> **Exercise brief**
The required result is an exact copy of the material from the line with "тупенчатый контроль. Все" through its final line, both ends included.

> **Stored data**

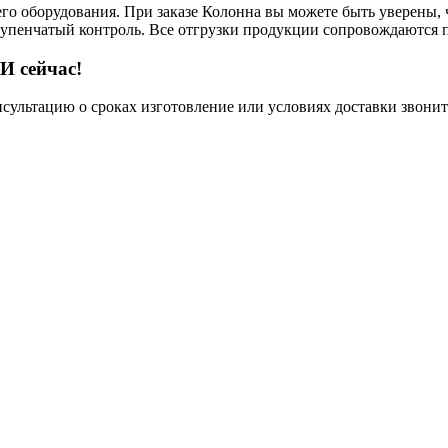
го оборудования. При заказе Колонна вы можете быть уверены, ч
тупенчатый контроль. Все отгрузки продукции сопровождаются п
И сейчас!
нсультацию о сроках изготовление или условиях доставки звонит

> **Solved exercise**
тупенчатый контроль. Все отгрузки продукции сопровождаются п
И сейчас!
нсультацию о сроках изготовление или условиях доставки звонит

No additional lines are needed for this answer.